Puis, s’en suivent les premiers portraits décalés, à commencer par Nicki Minaj. La chanteuse aux rajouts décolorés, aux bikinis trop petits et aux chorégraphies tapageuses, défend un message majeur : on peut être une femme et contrôler sa carrière, son argent, son emploi du temps… et sa sexualité. L’auteur prend l’exemple du clip Anaconda dans lequel la chanteuse se trémousse pendant de longues secondes devant un Drake bouillonnant qu’elle excite à fond. Mais alors, quand ce dernier ose effleurer les fesses de la belle, celle-ci lui rétorque un « pas touche » de la main et part fièrement.
Bien sûr, Johanna Luyssen use de beaucoup d’humour pour avancer ces arguments et croque avec malice ces personnalités. Tout aussi inattendues, on retrouve Marilyn Monroe qui serait une représentation précoce de la « carrer woman accomplie » et du pouvoir des femmes par un jeu de féminité exacerbée.

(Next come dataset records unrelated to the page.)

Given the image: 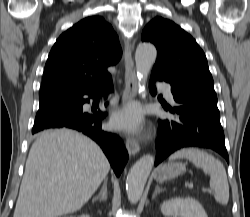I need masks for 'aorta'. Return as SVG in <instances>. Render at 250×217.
<instances>
[{
    "label": "aorta",
    "mask_w": 250,
    "mask_h": 217,
    "mask_svg": "<svg viewBox=\"0 0 250 217\" xmlns=\"http://www.w3.org/2000/svg\"><path fill=\"white\" fill-rule=\"evenodd\" d=\"M157 57V50L152 44H140L135 53L136 71L139 82V93H143V83L146 80ZM155 157L145 155L130 169L126 180L128 200L136 203L141 198L144 186L153 168Z\"/></svg>",
    "instance_id": "aorta-1"
}]
</instances>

Elle voit des féministes partout
Johanna Luyssen ne se contente pas des personnalités ultra médiatisées de notre époque et dépoussière son livre d’Histoire pour dénicher des figures encore plus incongrues, et nous faire dépasser nombre d’idées reçues. Jane Austen, la célèbre écrivaine, prend alors un tout nouveau visage quand on apprend que son œuvre est particulièrement teintée d’ironie et que finalement, derrière ses personnages féminins soumis et lisses, elle critique « les mœurs rétrogrades de son temps et leur impact sur la vie des femmes ».
L’héroïne d’Autant en emporte le vent, Scarlett O’Hara perd, elle aussi, son traditionnel costume de « garce sudiste égoïste et amorale » pour devenir un modèle de résilience, de courage et de liberté. Dans certains portraits, le féminisme se dé-personnifie même et se traduit par le vibromasseur, véritable révolution pour la liberté sexuelle de la femme, ou encore par les plissés d’Issey Miyake, vêtement qui n’oppresse pas le corps, véritable pied-de-nez à la torture qu’est traditionnellement la mode féminine.
La culture pop
Johanna Luyssen laisse la part belle aux séries-télévisées dans sa sélection, à commencer par un ancêtre du sitcom, I love Lucy. Mais l’un des cas les plus marquants reste Buffy contre les vampires qui déconstruit les clichés sexistes et offre à l’histoire télévisuelle son premier, et peut-être encore unique, personnage féminin qui rêve de rentrer dans le groupe de pompom girls, tout en combattant seule de méchants vampires. Sarah Michelle Gellar a bien incarné l’une des jeunes femmes les plus libres du début des années 2000. Ainsi l’auteur propose, sur la fiche consacrée à Tony Micelli, une comparaison entre Madame est servie, qui éclaire une vraie mutation sociale des années 80 qui est que « le patron est une patronne », face à Ma sorcière bien aimée, rétrograde à souhait qui parle d’une « sorcière au foyer ».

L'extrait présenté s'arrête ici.